We connect educational and professional communities, and seek to influence industry and policymakers through our research outcomes.
Centre members work with industry partners to improve the delivery of projects and create integrated project solutions. This reflects the Centre's core mission to challenge organisations and be the leading centre for impact.
We want to challenge and drive change across diversified sectors including construction services and technologies, engineering, architecture, residential, property, mining, oil and gas, education, IT and disaster relief.
In our outreach to the broad academic project management community, we engage in collaborations with academics and research centres in Australia and abroad. Our research addresses all project and portfolio processes, including initiating, planning, executing, monitoring and completion.
Our key research areas are
- Project delivery
- Project performance modelling
- Organisational culture
- Visualisation Integration Collaboration (VIC) Lab
- Supply chain integration.
We are located in the School of Property, Construction and Project Management and have specialist expertise in the construction, architecture, engineering and property industries.
The Centre consolidates several Australian Research Council (ARC), national and state based, as well as internationally funded research projects. CIPS is also home to many PhD and research master degree candidates.
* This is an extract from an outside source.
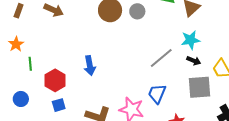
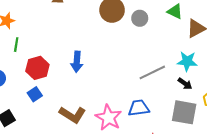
blue trapezoid: (157, 94) -> (139, 108), turned 45
blue square: (59, 105) -> (35, 94), turned -32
Global impact: why project management matters
According to the International Standards Organization (2015), over 20 million people work in project teams worldwide. Significantly, 20 per cent of global GDP (US $12 trillion per year) is spent on fixed capital projects, not including billions spent on new product development, IT software and services, new business process, intellectual property and media production.
There will be a forecasted 32.6 million project-orientated employees in the 11 leading economies by 2016. A study from the Project Management Institute showed that in these leading economies the total GDP will rise to $11.5 trillion, with up to $194 billion of that at risk due to a skills shortage in project management.